Cumhuriyet, sadece bir yönetim biçimi değildir; bir milletin kendi kaderini tayin etme iradesinin en güçlü ifadesidir. 29 Ekim 1923’te ilan edilen Cumhuriyet, Türk milletinin küllerinden yeniden doğduğu, esareti reddedip özgürlüğü benimsediği bir dönüm noktasıdır. Ancak Cumhuriyeti anlamak, sadece geçmişi bilmekle değil, geleceğe hangi değerleri taşımamız gerektiğini de kavramakla mümkündür.
Geçmişte Cumhuriyet; yoksulluğun, savaşların ve yıkımların içinden çıkan bir halkın “Egemenlik kayıtsız şartsız milletindir” diyerek ayağa kalkmasıydı. Eğitimden bilime, sanattan kadın haklarına kadar atılan her adım, karanlıktan aydınlığa giden yolun taşlarını döşedi. Mustafa Kemal Atatürk ve silah arkadaşları, sadece bir rejim değil, aynı zamanda bir yaşam felsefesi inşa ettiler: Akla, bilime, özgürlüğe ve eşitliğe dayalı bir toplum düzeni.
Bugün ise Cumhuriyeti anlamak, o mirası geleceğe taşıyabilmekle mümkündür. Teknolojinin, bilimin ve küreselleşmenin hızla ilerlediği bir çağda, Cumhuriyet’in temel değerleri bize hâlâ yön gösteriyor. Çünkü çağ değişse de Cumhuriyet’in özü değişmez: Halkın iradesine güvenmek, insanı merkeze almak ve her bireyin eşit haklara sahip olduğu bir ülke ideali…
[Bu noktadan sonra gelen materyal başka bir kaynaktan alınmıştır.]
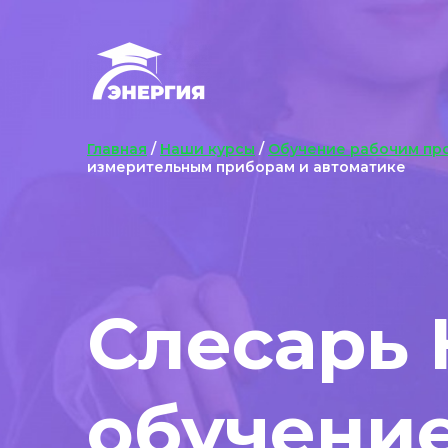
Главная
/
Наши курсы
/
Обучение рабочим пр
измерительным приборам и автоматике
Слесарь
обучени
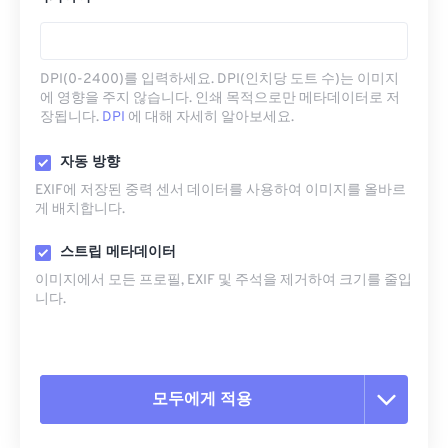
DPI(0-2400)를 입력하세요. DPI(인치당 도트 수)는 이미지
에 영향을 주지 않습니다. 인쇄 목적으로만 메타데이터로 저
장됩니다.
DPI
에 대해 자세히 알아보세요.
자동 방향
EXIF에 저장된 중력 센서 데이터를 사용하여 이미지를 올바르
게 배치합니다.
스트립 메타데이터
이미지에서 모든 프로필, EXIF ​​및 주석을 제거하여 크기를 줄입
니다.
모두에게 적용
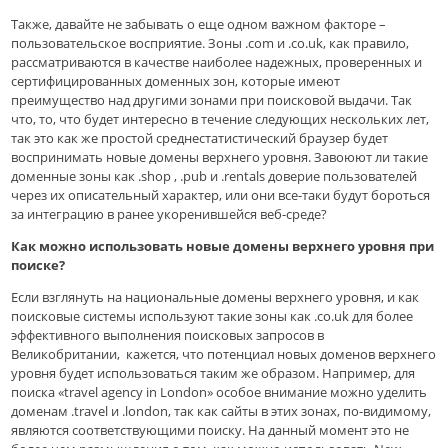
Также, давайте не забывать о еще одном важном факторе –
пользовательское восприятие. Зоны .com и .co.uk, как правило,
рассматриваются в качестве наиболее надежных, проверенных и
сертифицированных доменных зон, которые имеют
преимущество над другими зонами при поисковой выдачи. Так
что, то, что будет интересно в течение следующих нескольких лет,
так это как же простой среднестатистический браузер будет
воспринимать новые домены верхнего уровня. Завоюют ли такие
доменные зоны как .shop , .pub и .rentals доверие пользователей
через их описательный характер, или они все-таки будут бороться
за интеграцию в ранее укоренившейся веб-среде?
Как можно использовать новые домены верхнего уровня при
поиске?
Если взглянуть на национальные домены верхнего уровня, и как
поисковые системы используют такие зоны как .co.uk для более
эффективного выполнения поисковых запросов в
Великобритании, кажется, что потенциал новых доменов верхнего
уровня будет использоваться таким же образом. Например, для
поиска «travel agency in London» особое внимание можно уделить
доменам .travel и .london, так как сайты в этих зонах, по-видимому,
являются соответствующими поиску. На данный момент это не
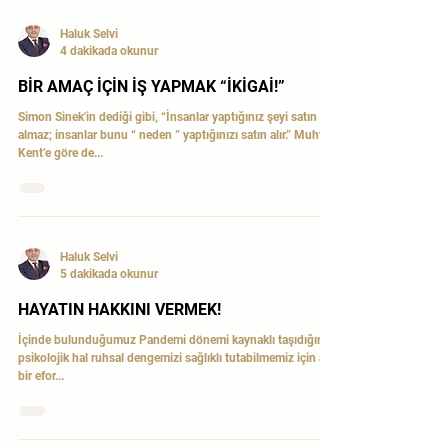
Haluk Selvi
4 dakikada okunur
BİR AMAÇ İÇİN İŞ YAPMAK “İKİGAİ!”
Simon Sinek'in dediği gibi, “İnsanlar yaptığınız şeyi satın
almaz; insanlar bunu “ neden ” yaptığınızı satın alır.” Muhtar
Kent’e göre de...
Haluk Selvi
5 dakikada okunur
HAYATIN HAKKINI VERMEK!
İçinde bulunduğumuz Pandemi dönemi kaynaklı taşıdığımız
psikolojik hal ruhsal dengemizi sağlıklı tutabilmemiz için ayrı
bir efor...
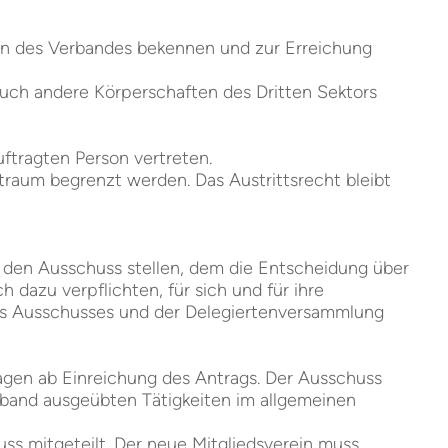
elen des Verbandes bekennen und zur Erreichung
uch andere Körperschaften des Dritten Sektors
uftragten Person vertreten.
itraum begrenzt werden. Das Austrittsrecht bleibt
n den Ausschuss stellen, dem die Entscheidung über
 dazu verpflichten, für sich und für ihre
es Ausschusses und der Delegiertenversammlung
agen ab Einreichung des Antrags. Der Ausschuss
rband ausgeübten Tätigkeiten im allgemeinen
ss mitgeteilt. Der neue Mitgliedsverein muss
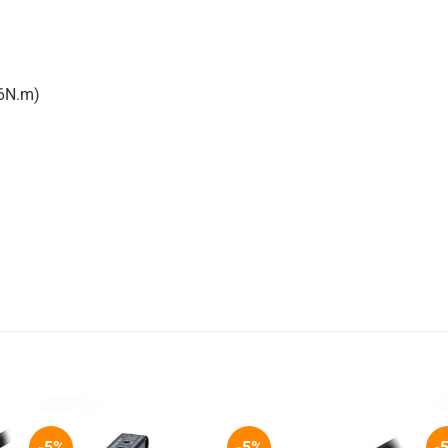
86N.m)
-5%
-5%
-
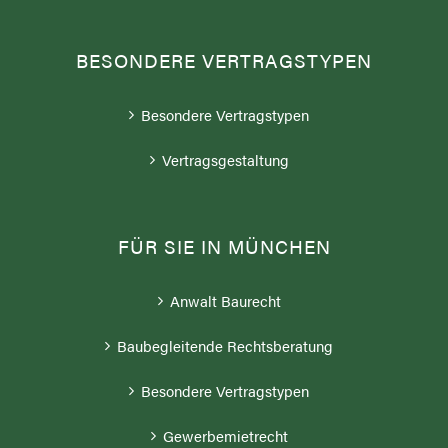
BESONDERE VERTRAGSTYPEN
Besondere Vertragstypen
Vertragsgestaltung
FÜR SIE IN MÜNCHEN
Anwalt Baurecht
Baubegleitende Rechtsberatung
Besondere Vertragstypen
Gewerbemietrecht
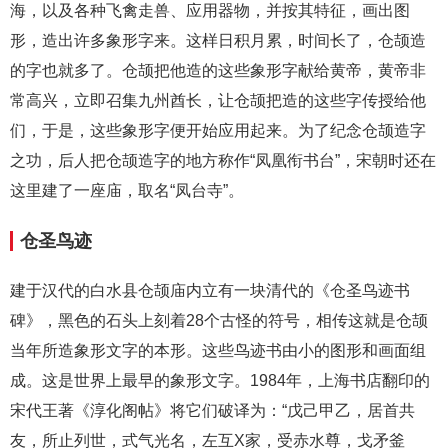
海，以及各种飞禽走兽、应用器物，并按其特征，画出图
形，造出许多象形字来。这样日积月累，时间长了，仓颉造
的字也就多了。仓颉把他造的这些象形字献给黄帝，黄帝非
常高兴，立即召集九州酋长，让仓颉把造的这些字传授给他
们，于是，这些象形字便开始应用起来。为了纪念仓颉造字
之功，后人把仓颉造字的地方称作“凤凰衔书台”，宋朝时还在
这里建了一座庙，取名“凤台寺”。
仓圣鸟迹
建于汉代的白水县仓颉庙内立有一块清代的《仓圣鸟迹书
碑》，黑色的石头上刻着28个古怪的符号，相传这就是仓颉
当年所造象形文字的本形。这些鸟迹书由小的图形和画面组
成。这是世界上最早的象形文字。1984年，上海书店翻印的
宋代王著《淳化阁帖》将它们破译为：“戊己甲乙，居首共
友，所止列世，式气光名，左互X家，受赤水尊，戈矛釜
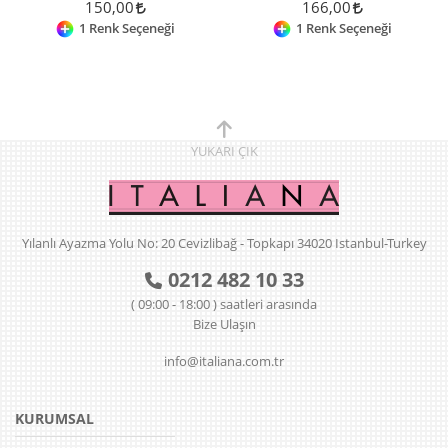
150,00
166,00
1 Renk Seçeneği
1 Renk Seçeneği
YUKARI
ÇIK
Yılanlı Ayazma Yolu No: 20 Cevizlibağ - Topkapı 34020 Istanbul-Turkey
0212 482 10 33
( 09:00 - 18:00 ) saatleri arasında
Bize Ulaşın
info@italiana.com.tr
KURUMSAL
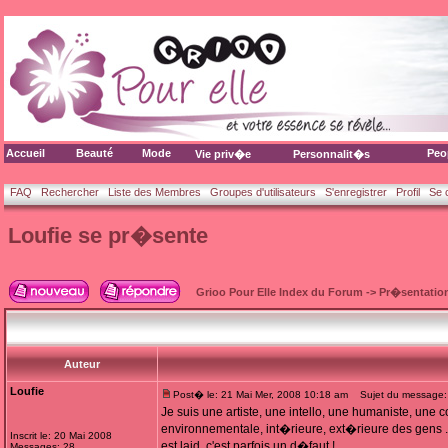
Accueil
Beauté
Mode
Peo
Vie priv�e
Personnalit�s
FAQ
Rechercher
Liste des Membres
Groupes d'utilisateurs
S'enregistrer
Profil
Se 
Loufie se pr�sente
Grioo Pour Elle Index du Forum
->
Pr�sentatio
Auteur
Loufie
Post� le: 21 Mai Mer, 2008 10:18 am
Sujet du message: 
Je suis une artiste, une intello, une humaniste, une 
environnementale, int�rieure, ext�rieure des gens ...
Inscrit le: 20 Mai 2008
est laid, c'est parfois un d�faut !
Messages: 28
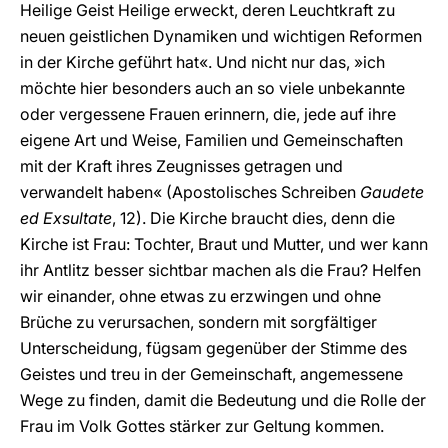
Heilige Geist Heilige erweckt, deren Leuchtkraft zu
neuen geistlichen Dynamiken und wichtigen Reformen
in der Kirche geführt hat«. Und nicht nur das, »ich
möchte hier besonders auch an so viele unbekannte
oder vergessene Frauen erinnern, die, jede auf ihre
eigene Art und Weise, Familien und Gemeinschaften
mit der Kraft ihres Zeugnisses getragen und
verwandelt haben« (Apostolisches Schreiben
Gaudete
ed Exsultate
, 12). Die Kirche braucht dies, denn die
Kirche ist Frau: Tochter, Braut und Mutter, und wer kann
ihr Antlitz besser sichtbar machen als die Frau? Helfen
wir einander, ohne etwas zu erzwingen und ohne
Brüche zu verursachen, sondern mit sorgfältiger
Unterscheidung, fügsam gegenüber der Stimme des
Geistes und treu in der Gemeinschaft, angemessene
Wege zu finden, damit die Bedeutung und die Rolle der
Frau im Volk Gottes stärker zur Geltung kommen.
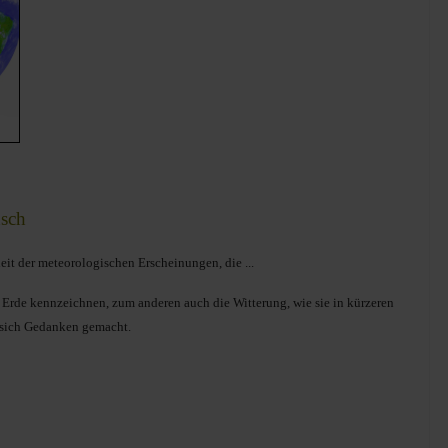
sch
eit der meteorologischen Erscheinungen, die ...
er Erde kennzeichnen, zum anderen auch die Witterung, wie sie in kürzeren
t sich Gedanken gemacht.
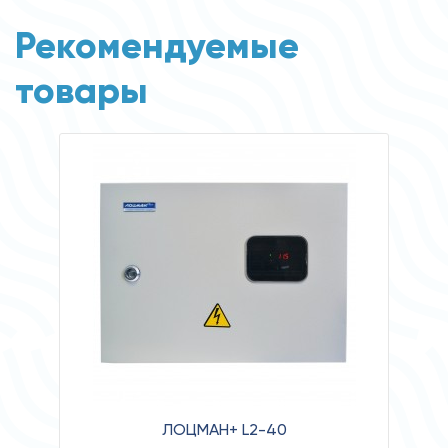
Рекомендуемые
товары
ЛОЦМАН+ L2-40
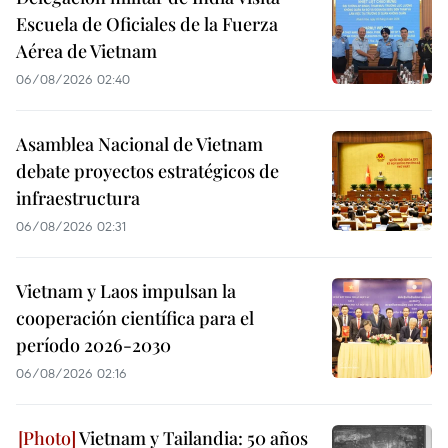
Escuela de Oficiales de la Fuerza
Aérea de Vietnam
06/08/2026 02:40
Asamblea Nacional de Vietnam
debate proyectos estratégicos de
infraestructura
06/08/2026 02:31
Vietnam y Laos impulsan la
cooperación científica para el
período 2026-2030
06/08/2026 02:16
Vietnam y Tailandia: 50 años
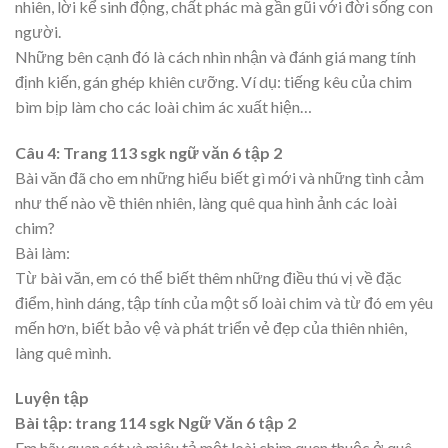
nhiên, lời kể sinh động, chất phác mà gần gũi với đời sống con
người.
Những bên cạnh đó là cách nhìn nhận và đánh giá mang tính
định kiến, gán ghép khiên cưỡng. Ví dụ: tiếng kêu của chim
bìm bịp làm cho các loài chim ác xuất hiện…
Câu 4: Trang 113 sgk ngữ văn 6 tập 2
Bài văn đã cho em những hiểu biết gì mới và những tình cảm
như thế nào về thiên nhiên, làng quê qua hình ảnh các loài
chim?
Bài làm:
Từ bài văn, em có thể biết thêm những điều thú vị về đặc
điểm, hình dáng, tập tính của một số loài chim và từ đó em yêu
mến hơn, biết bảo vệ và phát triển vẻ đẹp của thiên nhiên,
làng quê mình.
Luyện tập
Bài tập: trang 114 sgk Ngữ Văn 6 tập 2
Em hãy quan sát và miêu tả một loài chim quen thuộc ở quê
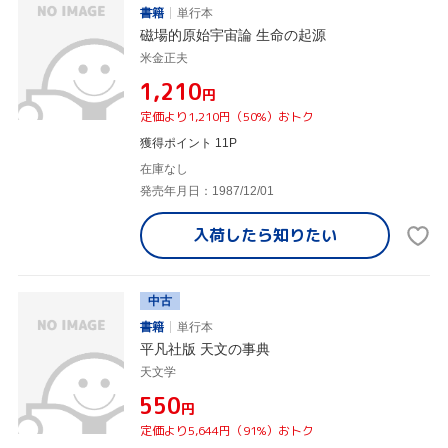
書籍
単行本
磁場的原始宇宙論 生命の起源
米金正夫
¥1,210
円
定価より1,210円（50%）おトク
獲得ポイント 11P
在庫なし
発売年月日：1987/12/01
入荷したら
知りたい
中古
書籍
単行本
平凡社版 天文の事典
天文学
¥550
円
定価より5,644円（91%）おトク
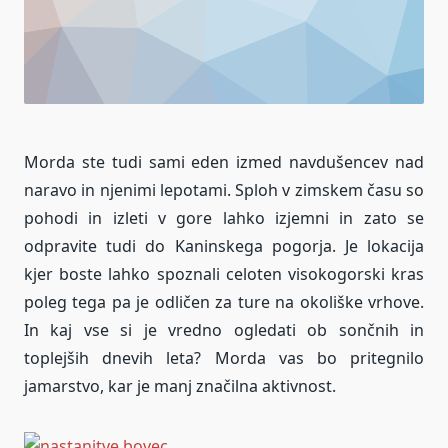
Morda ste tudi sami eden izmed navdušencev nad
naravo in njenimi lepotami. Sploh v zimskem času so
pohodi in izleti v gore lahko izjemni in zato se
odpravite tudi do Kaninskega pogorja. Je lokacija
kjer boste lahko spoznali celoten visokogorski kras
poleg tega pa je odličen za ture na okoliške vrhove.
In kaj vse si je vredno ogledati ob sončnih in
toplejših dnevih leta? Morda vas bo pritegnilo
jamarstvo, kar je manj značilna aktivnost.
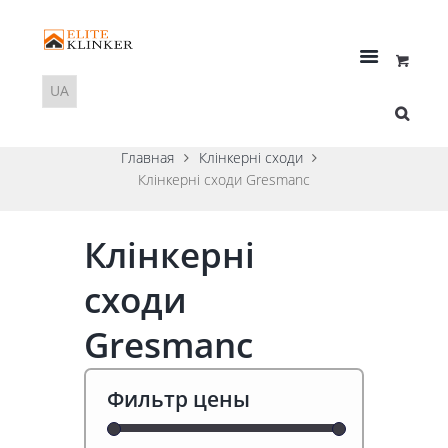
Главная
Клінкерні сходи
Клінкерні сходи Gresmanc
Клінкерні
сходи
Gresmanc
Фильтр цены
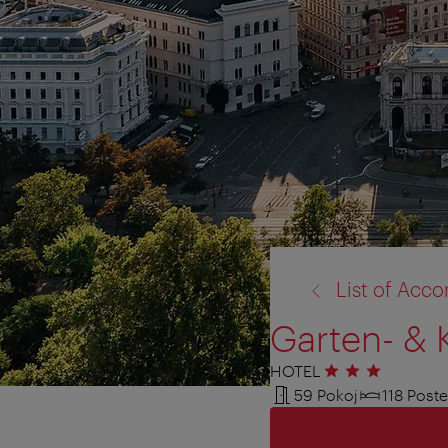
zpět
List of Ac
na:
Garten- & 
HOTEL
3 hvězdičky
59 Pokoj
118 Poste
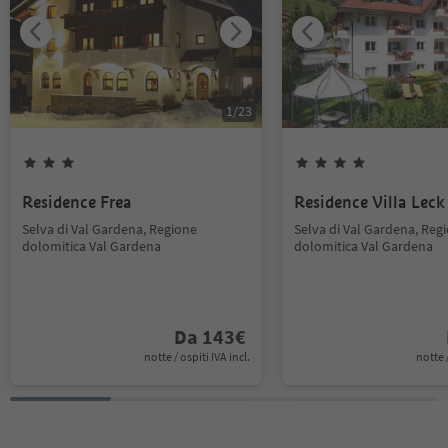
1
/
23
Residence Frea
Residence Villa Leck
Selva di Val Gardena, Regione
Selva di Val Gardena, Reg
dolomitica Val Gardena
dolomitica Val Gardena
Da
143
€
notte / ospiti IVA incl.
notte /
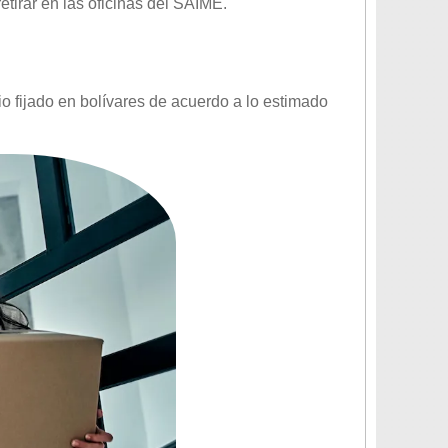
retirar en las oficinas del SAIME.
cio fijado en bolívares de acuerdo a lo estimado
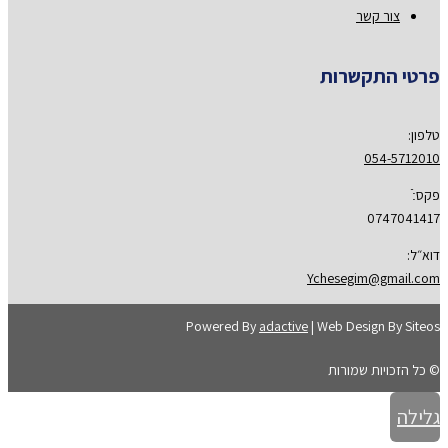
צור קשר
פרטי התקשרות
טלפון:
054-5712010
פקס:ֿ
0747041417
דוא״ל:
Ychesegim@gmail.com
Powered By
adactive
| Web Design By Siteos
© כל הזכויות שמורות
גלילה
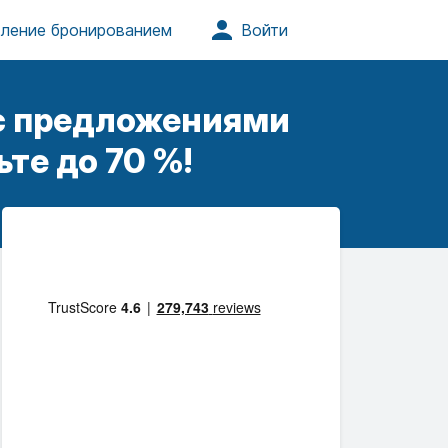
 с предложениями
те до 70 %!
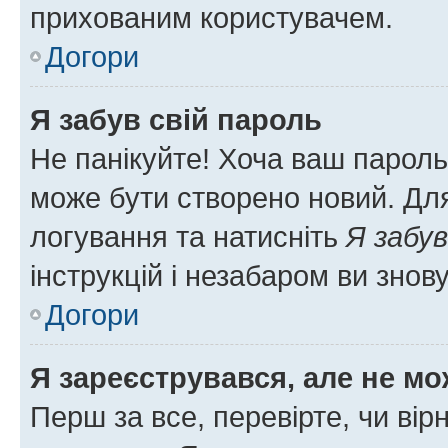
прихованим користувачем.
Догори
Я забув свій пароль
Не панікуйте! Хоча ваш пароль
може бути створено новий. Для
логування та натисніть
Я забув
інструкцій і незабаром ви знов
Догори
Я зареєструвався, але не мо
Перш за все, перевірте, чи вір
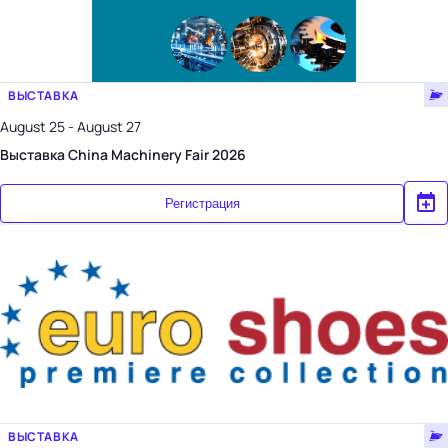
ВЫСТАВКА
August 25 - August 27
Выставка China Machinery Fair 2026
Регистрация
ВЫСТАВКА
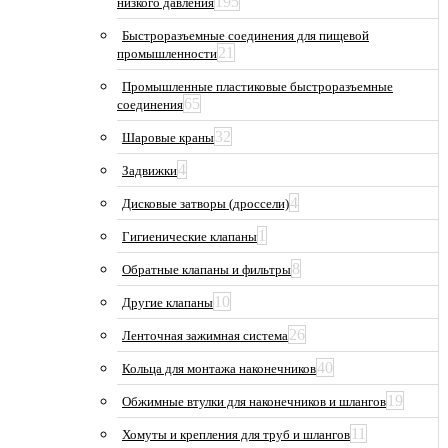
195
низкого давления
Быстроразъемные соединения для пищевой
21
промышленности
Промышленные пластиковые быстроразъемные
65
соединения
32
Шаровые краны
4
Задвижки
4
Дисковые затворы (дроссели)
1
Гигиенические клапаны
8
Обратные клапаны и фильтры
10
Другие клапаны
26
Ленточная зажимная система
40
Кольца для монтажа наконечников
19
Обжимные втулки для наконечников и шлангов
11
Хомуты и крепления для труб и шлангов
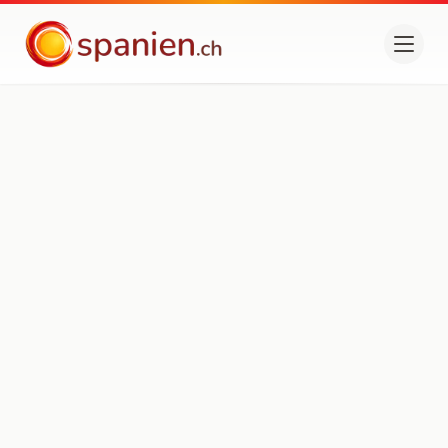
spanien.ch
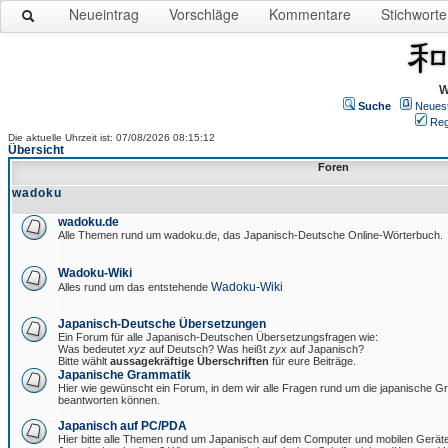
Neueintrag
Vorschläge
Kommentare
Stichworte
W
Suche
Neues
Reg
Die aktuelle Uhrzeit ist: 07/08/2026 08:15:12
Übersicht
Foren
wadoku
wadoku.de
Alle Themen rund um wadoku.de, das Japanisch-Deutsche Online-Wörterbuch.
Wadoku-Wiki
Wadoku-Wiki
Alles rund um das entstehende
Japanisch-Deutsche Übersetzungen
Ein Forum für alle Japanisch-Deutschen Übersetzungsfragen wie:
Was bedeutet
xyz
auf Deutsch? Was heißt
zyx
auf Japanisch?
Bitte wählt
aussagekräftige Überschriften
für eure Beiträge.
Japanische Grammatik
Hier wie gewünscht ein Forum, in dem wir alle Fragen rund um die japanische 
beantworten können.
Japanisch auf PC/PDA
Hier bitte alle Themen rund um Japanisch auf dem Computer und mobilen Gerät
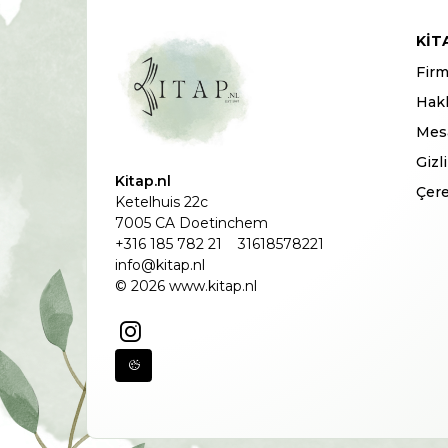
KIT
Firm
Hak
Mesa
Gizl
Kitap.nl
Çere
Ketelhuis 22c
7005 CA Doetinchem
+316 185 782 21
31618578221
info@kitap.nl
© 2026 www.kitap.nl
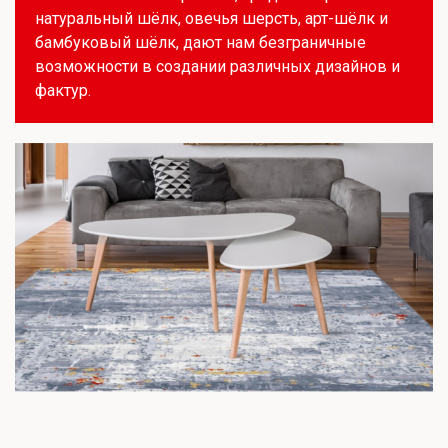
натуральный шёлк, овечья шерсть, арт-шёлк и
бамбуковый шёлк, дают нам безграничные
возможности в создании различных дизайнов и
фактур.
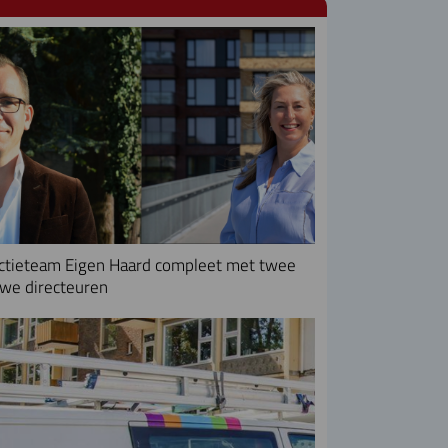
ctieteam Eigen Haard compleet met twee
we directeuren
Cumhuriyet, sadece yılda bir gün kutlanan bir bayram değil; her gün yeniden yaşatılması gereken bir bilinçtir. Gençlerimizin eğitiminde, kadınlarımızın toplumdaki yerinde, düşünce özgürlüğüne verilen değerde Cumhuriyet’in nefesini hissetmek gerekir.
Geçmişin emanetini geleceğe taşımak, sadece tarih kitaplarına değil, yüreğimize yazmakla olur. Cumhuriyeti anlamak, onu sevmekle değil, onun için çalışmakla mümkündür.